Na semana passada, a Direcção de Engenharia Civil e Desenvolvimento e a Direcção de Agricultura, Pescas e Conservação em conjunto Diretrizes de Design de Soluções Baseadas na Natureza de Hong Kong. Este documento histórico sinaliza uma mudança na forma como pensamos sobre infraestrutura e planejamento urbano. Mostra que Hong Kong já não tem de escolher entre o desenvolvimento e a protecção ambiental. Em vez disso, podemos conceber cidades onde a natureza e as infraestruturas trabalhem em conjunto – fortalecendo a resiliência, melhorando a biodiversidade e melhorando a nossa qualidade de vida.
O governo escolheu deliberadamente o Parque Natural Long Valley para revelar estas diretrizes. Localizado dentro Metrópole do Norteesta zona húmida de água doce constitui um exemplo poderoso de uma solução baseada na natureza em acção. Mostra como Hong Kong pode expandir a sua cidade e ao mesmo tempo restaurar e proteger o ambiente natural.

A presença de Charles Karangwa, chefe global do Centro de Soluções Baseadas na Natureza da União Internacional para a Conservação da Natureza (IUCN), enfatizou uma mensagem importante: com a ambição e o apoio certos, Hong Kong tem potencial para se tornar um líder internacional na integração da natureza no desenvolvimento urbano.

As novas diretrizes adaptam a estrutura global da UICN ao denso ambiente urbano único de Hong Kong. Estabelecem três princípios básicos: Melhorar a biodiversidade em todos os ecossistemas e escalas; promover uma convivência harmoniosa entre as pessoas e a natureza; e reforçar a estabilidade social e económica, bem como a resiliência climática e ambiental.
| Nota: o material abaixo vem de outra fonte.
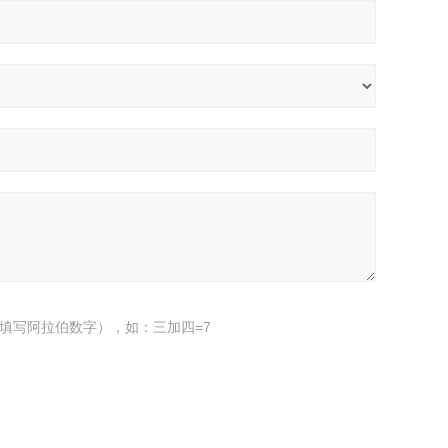
填写阿拉伯数字），如：三加四=7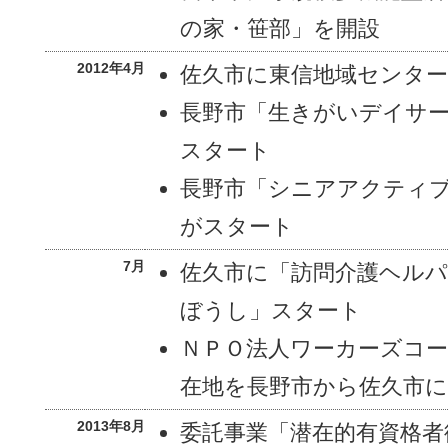
の家・笹部」を開設
2012年4月
佐久市に東信地域センター
長野市「生きがいデイサ
スタート
長野市「シニアアクティ
がスタート
7月
佐久市に「訪問介護ヘル
ぼうし」スタート
ＮＰＯ法人ワーカーズコ
在地を長野市から佐久市に
2013年8月
委託事業「潜在的有資格者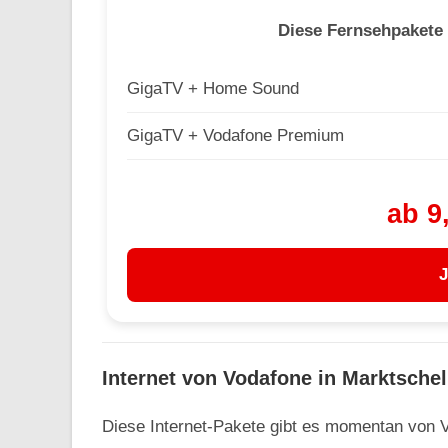
Diese Fernsehpakete 
GigaTV + Home Sound
GigaTV + Vodafone Premium
ab 9
J
Internet von Vodafone in Marktsche
Diese Internet-Pakete gibt es momentan von V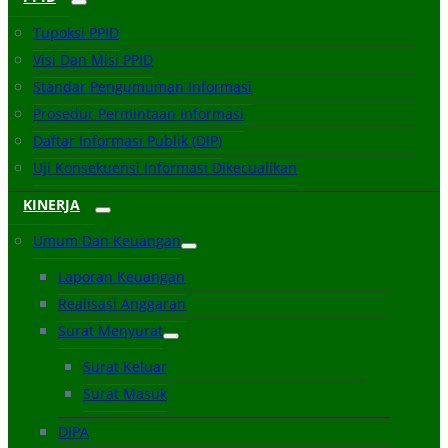
Tupoksi PPID
Visi Dan Misi PPID
Standar Pengumuman Informasi
Prosedur Permintaan Informasi
Daftar Informasi Publik (DIP)
Uji Konsekuensi Informasi Dikecualikan
KINERJA
Umum Dan Keuangan
Laporan Keuangan
Realisasi Anggaran
Surat Menyurat
Surat Keluar
Surat Masuk
DIPA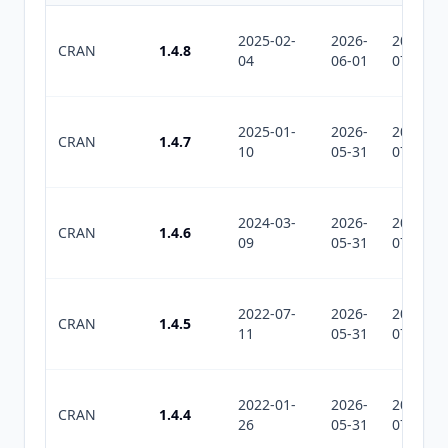
2025-02-
2026-
2026-
CRAN
1.4.8
04
06-01
07-30
2025-01-
2026-
2026-
CRAN
1.4.7
10
05-31
07-30
2024-03-
2026-
2026-
CRAN
1.4.6
09
05-31
07-30
2022-07-
2026-
2026-
CRAN
1.4.5
11
05-31
07-30
2022-01-
2026-
2026-
CRAN
1.4.4
26
05-31
07-30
As orientações também introduzem um quadro de avaliação que mede cinco formas de capital natural, utilizando ferramentas de monitorização digital para garantir que as iniciativas baseadas na natureza produzem resultados mensuráveis ​​e cientificamente robustos.

Um homem anda de bicicleta no East Coast Park, Fortress Hill, em 25 de julho de 2025, um dia com má qualidade do ar. Foto: Alison Lee

As orientações têm implicações estratégicas para a competitividade futura de Hong Kong. Em primeiro lugar, oferece uma forma prática de reduzir a tensão entre a expansão urbana e os habitats naturais.